Aim of the task: Restate every line of the material below word for word, skipping the images.

Data excerpts:

----------

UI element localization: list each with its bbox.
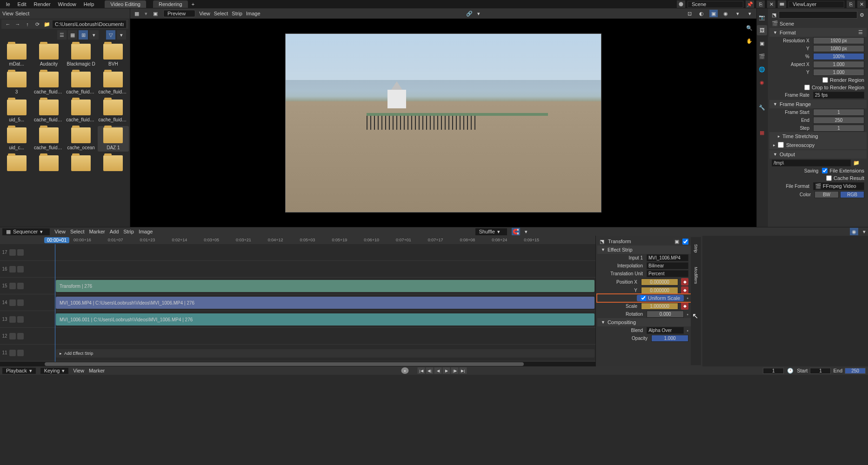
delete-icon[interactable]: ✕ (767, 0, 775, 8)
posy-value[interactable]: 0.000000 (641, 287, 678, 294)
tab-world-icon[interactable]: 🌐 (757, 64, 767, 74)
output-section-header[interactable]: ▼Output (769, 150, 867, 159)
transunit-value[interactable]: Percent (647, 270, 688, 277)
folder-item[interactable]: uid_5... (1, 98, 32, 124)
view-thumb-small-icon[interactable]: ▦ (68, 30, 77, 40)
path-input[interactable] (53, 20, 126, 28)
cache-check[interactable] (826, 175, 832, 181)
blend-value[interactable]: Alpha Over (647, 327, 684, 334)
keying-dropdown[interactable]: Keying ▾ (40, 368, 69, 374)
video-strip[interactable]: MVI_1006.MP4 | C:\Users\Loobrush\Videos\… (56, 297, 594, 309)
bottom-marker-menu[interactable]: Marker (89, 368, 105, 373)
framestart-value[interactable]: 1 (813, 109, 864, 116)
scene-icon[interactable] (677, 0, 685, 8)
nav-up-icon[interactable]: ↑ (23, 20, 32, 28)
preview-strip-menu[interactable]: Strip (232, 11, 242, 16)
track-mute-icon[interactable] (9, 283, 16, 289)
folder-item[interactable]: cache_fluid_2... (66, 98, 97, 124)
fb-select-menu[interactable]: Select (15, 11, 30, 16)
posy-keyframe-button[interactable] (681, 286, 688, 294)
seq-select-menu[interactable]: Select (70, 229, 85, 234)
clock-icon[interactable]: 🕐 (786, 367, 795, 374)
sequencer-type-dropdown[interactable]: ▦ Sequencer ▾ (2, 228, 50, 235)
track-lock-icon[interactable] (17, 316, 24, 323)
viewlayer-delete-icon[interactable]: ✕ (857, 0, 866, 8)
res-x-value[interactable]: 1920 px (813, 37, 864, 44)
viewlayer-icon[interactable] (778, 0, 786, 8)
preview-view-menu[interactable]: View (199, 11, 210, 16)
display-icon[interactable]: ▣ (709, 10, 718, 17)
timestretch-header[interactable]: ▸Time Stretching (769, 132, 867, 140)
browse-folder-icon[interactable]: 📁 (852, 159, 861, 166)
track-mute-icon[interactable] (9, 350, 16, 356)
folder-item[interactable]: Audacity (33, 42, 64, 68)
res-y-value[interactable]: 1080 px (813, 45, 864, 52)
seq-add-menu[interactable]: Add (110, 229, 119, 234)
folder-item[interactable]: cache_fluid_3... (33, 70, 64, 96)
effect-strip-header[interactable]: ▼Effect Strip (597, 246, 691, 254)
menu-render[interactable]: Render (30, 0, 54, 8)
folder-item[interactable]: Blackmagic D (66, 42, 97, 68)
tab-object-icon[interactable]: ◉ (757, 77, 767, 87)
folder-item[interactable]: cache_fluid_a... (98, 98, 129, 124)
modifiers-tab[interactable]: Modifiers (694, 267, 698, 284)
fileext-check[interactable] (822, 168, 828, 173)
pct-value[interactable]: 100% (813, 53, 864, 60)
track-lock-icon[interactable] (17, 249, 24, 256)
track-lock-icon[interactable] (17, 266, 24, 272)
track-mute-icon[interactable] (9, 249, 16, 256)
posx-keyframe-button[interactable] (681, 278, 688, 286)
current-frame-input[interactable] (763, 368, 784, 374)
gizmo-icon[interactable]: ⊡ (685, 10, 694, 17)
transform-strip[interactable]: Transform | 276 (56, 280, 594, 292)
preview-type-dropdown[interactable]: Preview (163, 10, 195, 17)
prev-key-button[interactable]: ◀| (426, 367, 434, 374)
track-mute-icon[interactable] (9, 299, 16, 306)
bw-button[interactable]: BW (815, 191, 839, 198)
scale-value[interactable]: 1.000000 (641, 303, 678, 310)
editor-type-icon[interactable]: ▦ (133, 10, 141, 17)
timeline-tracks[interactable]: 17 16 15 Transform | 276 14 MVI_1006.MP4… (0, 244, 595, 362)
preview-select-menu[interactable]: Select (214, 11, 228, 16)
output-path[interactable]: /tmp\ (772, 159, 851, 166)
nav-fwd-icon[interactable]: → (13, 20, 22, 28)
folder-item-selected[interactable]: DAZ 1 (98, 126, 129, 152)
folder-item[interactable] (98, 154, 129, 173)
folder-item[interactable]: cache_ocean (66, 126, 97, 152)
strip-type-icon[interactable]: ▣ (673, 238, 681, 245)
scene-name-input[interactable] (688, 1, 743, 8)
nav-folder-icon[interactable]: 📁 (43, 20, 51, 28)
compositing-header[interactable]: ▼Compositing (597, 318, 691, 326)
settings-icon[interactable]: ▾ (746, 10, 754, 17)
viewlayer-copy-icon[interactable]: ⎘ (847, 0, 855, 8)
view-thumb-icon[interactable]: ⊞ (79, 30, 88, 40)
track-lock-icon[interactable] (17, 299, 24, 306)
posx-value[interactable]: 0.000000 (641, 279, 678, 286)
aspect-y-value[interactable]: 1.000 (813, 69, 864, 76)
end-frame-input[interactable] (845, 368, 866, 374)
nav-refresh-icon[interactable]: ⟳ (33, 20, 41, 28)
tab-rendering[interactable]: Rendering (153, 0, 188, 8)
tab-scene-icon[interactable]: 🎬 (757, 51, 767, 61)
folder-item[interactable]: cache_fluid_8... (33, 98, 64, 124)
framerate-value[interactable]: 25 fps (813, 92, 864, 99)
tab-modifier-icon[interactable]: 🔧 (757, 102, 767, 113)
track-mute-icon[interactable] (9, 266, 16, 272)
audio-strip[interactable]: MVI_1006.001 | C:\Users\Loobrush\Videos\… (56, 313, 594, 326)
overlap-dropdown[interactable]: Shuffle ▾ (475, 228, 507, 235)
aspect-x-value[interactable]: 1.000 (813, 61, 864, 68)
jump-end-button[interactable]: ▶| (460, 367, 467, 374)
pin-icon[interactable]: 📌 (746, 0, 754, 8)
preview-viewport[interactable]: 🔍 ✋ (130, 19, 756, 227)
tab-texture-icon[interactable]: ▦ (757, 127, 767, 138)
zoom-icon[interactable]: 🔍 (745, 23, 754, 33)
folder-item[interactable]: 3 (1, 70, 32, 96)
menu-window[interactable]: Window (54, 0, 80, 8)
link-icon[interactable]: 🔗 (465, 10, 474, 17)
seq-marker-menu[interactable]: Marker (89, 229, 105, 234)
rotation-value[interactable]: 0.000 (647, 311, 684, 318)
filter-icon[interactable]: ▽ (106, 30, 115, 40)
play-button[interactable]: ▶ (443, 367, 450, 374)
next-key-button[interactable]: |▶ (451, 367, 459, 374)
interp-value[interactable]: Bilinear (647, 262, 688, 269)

----------

Response:
UI element localization: list each with its bbox.
delete-icon[interactable]: ✕ (767, 0, 775, 8)
posy-value[interactable]: 0.000000 (641, 287, 678, 294)
tab-world-icon[interactable]: 🌐 (757, 64, 767, 74)
output-section-header[interactable]: ▼Output (769, 150, 867, 159)
transunit-value[interactable]: Percent (647, 270, 688, 277)
folder-item[interactable]: uid_5... (1, 98, 32, 124)
view-thumb-small-icon[interactable]: ▦ (68, 30, 77, 40)
path-input[interactable] (53, 20, 126, 28)
cache-check[interactable] (826, 175, 832, 181)
blend-value[interactable]: Alpha Over (647, 327, 684, 334)
keying-dropdown[interactable]: Keying ▾ (40, 368, 69, 374)
video-strip[interactable]: MVI_1006.MP4 | C:\Users\Loobrush\Videos\… (56, 297, 594, 309)
bottom-marker-menu[interactable]: Marker (89, 368, 105, 373)
framestart-value[interactable]: 1 (813, 109, 864, 116)
scene-icon[interactable] (677, 0, 685, 8)
nav-up-icon[interactable]: ↑ (23, 20, 32, 28)
preview-strip-menu[interactable]: Strip (232, 11, 242, 16)
track-mute-icon[interactable] (9, 283, 16, 289)
folder-item[interactable]: cache_fluid_2... (66, 98, 97, 124)
fb-select-menu[interactable]: Select (15, 11, 30, 16)
posy-keyframe-button[interactable] (681, 286, 688, 294)
seq-select-menu[interactable]: Select (70, 229, 85, 234)
clock-icon[interactable]: 🕐 (786, 367, 795, 374)
sequencer-type-dropdown[interactable]: ▦ Sequencer ▾ (2, 228, 50, 235)
track-lock-icon[interactable] (17, 316, 24, 323)
viewlayer-delete-icon[interactable]: ✕ (857, 0, 866, 8)
res-x-value[interactable]: 1920 px (813, 37, 864, 44)
viewlayer-icon[interactable] (778, 0, 786, 8)
preview-view-menu[interactable]: View (199, 11, 210, 16)
display-icon[interactable]: ▣ (709, 10, 718, 17)
timestretch-header[interactable]: ▸Time Stretching (769, 132, 867, 140)
browse-folder-icon[interactable]: 📁 (852, 159, 861, 166)
track-mute-icon[interactable] (9, 350, 16, 356)
folder-item[interactable]: Audacity (33, 42, 64, 68)
res-y-value[interactable]: 1080 px (813, 45, 864, 52)
seq-add-menu[interactable]: Add (110, 229, 119, 234)
folder-item[interactable]: cache_fluid_3... (33, 70, 64, 96)
effect-strip-header[interactable]: ▼Effect Strip (597, 246, 691, 254)
menu-render[interactable]: Render (30, 0, 54, 8)
folder-item[interactable]: Blackmagic D (66, 42, 97, 68)
tab-object-icon[interactable]: ◉ (757, 77, 767, 87)
folder-item[interactable]: cache_fluid_a... (98, 98, 129, 124)
modifiers-tab[interactable]: Modifiers (694, 267, 698, 284)
fileext-check[interactable] (822, 168, 828, 173)
pct-value[interactable]: 100% (813, 53, 864, 60)
track-lock-icon[interactable] (17, 249, 24, 256)
track-lock-icon[interactable] (17, 266, 24, 272)
track-mute-icon[interactable] (9, 249, 16, 256)
posx-keyframe-button[interactable] (681, 278, 688, 286)
current-frame-input[interactable] (763, 368, 784, 374)
gizmo-icon[interactable]: ⊡ (685, 10, 694, 17)
transform-strip[interactable]: Transform | 276 (56, 280, 594, 292)
preview-type-dropdown[interactable]: Preview (163, 10, 195, 17)
prev-key-button[interactable]: ◀| (426, 367, 434, 374)
track-mute-icon[interactable] (9, 299, 16, 306)
bw-button[interactable]: BW (815, 191, 839, 198)
scale-value[interactable]: 1.000000 (641, 303, 678, 310)
editor-type-icon[interactable]: ▦ (133, 10, 141, 17)
timeline-tracks[interactable]: 17 16 15 Transform | 276 14 MVI_1006.MP4… (0, 244, 595, 362)
preview-select-menu[interactable]: Select (214, 11, 228, 16)
output-path[interactable]: /tmp\ (772, 159, 851, 166)
nav-fwd-icon[interactable]: → (13, 20, 22, 28)
folder-item-selected[interactable]: DAZ 1 (98, 126, 129, 152)
folder-item[interactable] (98, 154, 129, 173)
folder-item[interactable]: cache_ocean (66, 126, 97, 152)
strip-type-icon[interactable]: ▣ (673, 238, 681, 245)
scene-name-input[interactable] (688, 1, 743, 8)
nav-folder-icon[interactable]: 📁 (43, 20, 51, 28)
compositing-header[interactable]: ▼Compositing (597, 318, 691, 326)
settings-icon[interactable]: ▾ (746, 10, 754, 17)
viewlayer-copy-icon[interactable]: ⎘ (847, 0, 855, 8)
view-thumb-icon[interactable]: ⊞ (79, 30, 88, 40)
track-lock-icon[interactable] (17, 299, 24, 306)
posx-value[interactable]: 0.000000 (641, 279, 678, 286)
aspect-y-value[interactable]: 1.000 (813, 69, 864, 76)
end-frame-input[interactable] (845, 368, 866, 374)
nav-refresh-icon[interactable]: ⟳ (33, 20, 41, 28)
tab-rendering[interactable]: Rendering (153, 0, 188, 8)
tab-scene-icon[interactable]: 🎬 (757, 51, 767, 61)
folder-item[interactable]: cache_fluid_8... (33, 98, 64, 124)
framerate-value[interactable]: 25 fps (813, 92, 864, 99)
tab-modifier-icon[interactable]: 🔧 (757, 102, 767, 113)
track-mute-icon[interactable] (9, 266, 16, 272)
audio-strip[interactable]: MVI_1006.001 | C:\Users\Loobrush\Videos\… (56, 313, 594, 326)
overlap-dropdown[interactable]: Shuffle ▾ (475, 228, 507, 235)
aspect-x-value[interactable]: 1.000 (813, 61, 864, 68)
jump-end-button[interactable]: ▶| (460, 367, 467, 374)
pin-icon[interactable]: 📌 (746, 0, 754, 8)
preview-viewport[interactable]: 🔍 ✋ (130, 19, 756, 227)
tab-texture-icon[interactable]: ▦ (757, 127, 767, 138)
zoom-icon[interactable]: 🔍 (745, 23, 754, 33)
folder-item[interactable]: 3 (1, 70, 32, 96)
menu-window[interactable]: Window (54, 0, 80, 8)
link-icon[interactable]: 🔗 (465, 10, 474, 17)
seq-marker-menu[interactable]: Marker (89, 229, 105, 234)
rotation-value[interactable]: 0.000 (647, 311, 684, 318)
filter-icon[interactable]: ▽ (106, 30, 115, 40)
play-button[interactable]: ▶ (443, 367, 450, 374)
next-key-button[interactable]: |▶ (451, 367, 459, 374)
interp-value[interactable]: Bilinear (647, 262, 688, 269)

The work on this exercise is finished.